More info courtesy of Wikipedia.org:
A unique US Public housing initiative was the development of subsidized middle-class housing during the late New Deal (1940–42) under the auspices of the Mutual Ownership Defense Housing Division of the Federal Works Agency under the direction of Colonel Lawrence Westbrook. These eight projects were purchased by the residents after the Second World War and as of 2009 seven of the projects continue to operate as mutual housing corporations owned by their residents. These projects are among the very few definitive success stories in the history of the US public housing effort.
There are also many New York City Housing Authority (NYCHA) efforts that have provided in-demand and inexpensive public housing for decades, see "Public Housing That Worked: New York in the Twentieth Century" by Nicholas Dagen Bloom for a rigorous examination of the U.S. public housing management agency with the country's most extensive holdings. Bloom's "Public Housing" dispels common U.S. public housing myths while detailing advances made by NYCHA, see also NYCHA's own website "Fact Sheet" for elucidation of the magnitude and scope of their work since 1934.

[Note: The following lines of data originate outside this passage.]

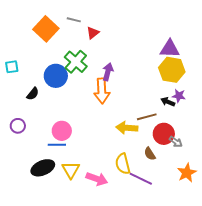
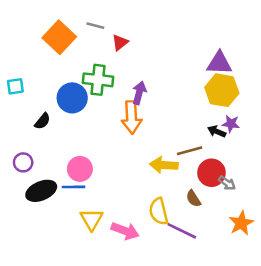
green cross: (76, 62) -> (98, 80), turned -35
black ellipse: (43, 168) -> (41, 191), moved

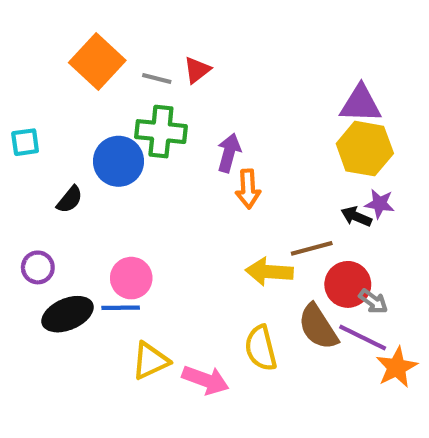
gray line: (95, 26) -> (157, 78), moved
orange arrow: (132, 117) -> (248, 189), moved, size x0.7
brown semicircle: (193, 199) -> (318, 327), size x1.6
yellow triangle: (92, 219) -> (150, 361), turned 35
purple line: (182, 231) -> (363, 337), moved

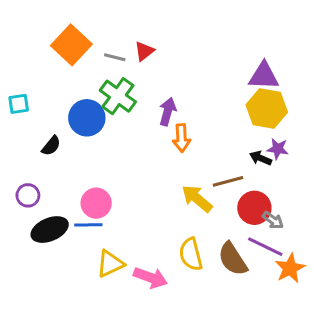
green cross: (161, 132) -> (118, 96), turned 30
yellow arrow: (269, 272) -> (197, 198), turned 36
brown semicircle: (318, 327) -> (233, 259), moved

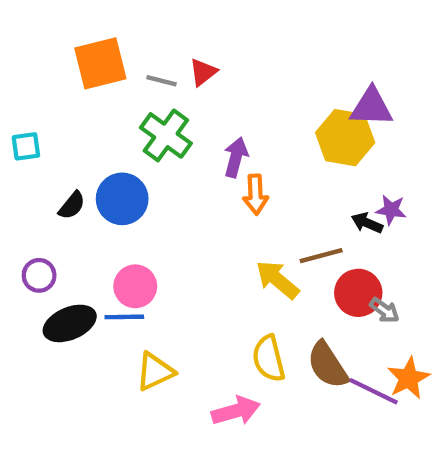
orange square: (71, 45) -> (100, 63), turned 33
yellow hexagon: (267, 109) -> (345, 138), moved
blue circle: (87, 118) -> (122, 199), moved
purple line: (265, 247) -> (374, 391), moved
pink arrow: (150, 278) -> (236, 411), moved, turned -36

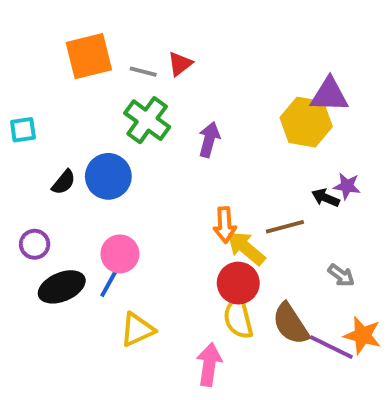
orange arrow: (255, 194) -> (225, 225), moved
red circle: (358, 293) -> (238, 283), moved
blue line: (124, 317) -> (110, 281), turned -60
orange star: (409, 378) -> (362, 335), turned -30
pink arrow: (236, 411) -> (209, 365), turned -66

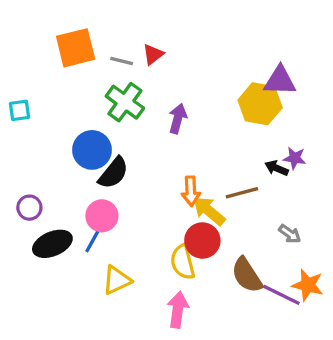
black semicircle: (64, 182) -> (113, 173), moved, size x1.5
yellow semicircle: (238, 318) -> (183, 262), moved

Public housing was only built with the blessing of the local government, and projects were almost never built on suburban greenfields, but through regeneration of older neighborhoods. The destruction of tenements and eviction of their low-income residents consistently created problems in nearby neighborhoods with "soft" real estate markets. Houses, apartments or other residential units are usually subsidized on a rent-geared-to-income (RGI) basis. Some communities have now embraced a mixed income, with both assisted and market rents, when allocating homes as they become available.
The federal Housing and Urban Development (HUD) department's 1993 HOPE VI program addressed concerns of distressed properties and blighted superblocks with revitalization and funding projects for the renewal of public housing to decrease its density and allow for tenants with mixed income levels to search Section 8 listings and continue to have a reputation for violence, drug use, and prostitution, especially in New Orleans, New York City, Philadelphia, Los Angeles, Chicago, and Washington, D.C. as well as others leading to the passage of a 1996 federal "one strike you're out" law, enabling the eviction of tenants convicted of crimes, especially drug-related, or merely as a result of being tried for some crimes.
Other attempts to solve these problems include the 1978 Section 8 Housing Program, which encourages the private sector to construct affordable homes, and subsidizes public housing. This assistance can be "project-based", subsidizing properties, or "tenant-based", which provides tenants with a voucher, accepted by a Section 8 landlord.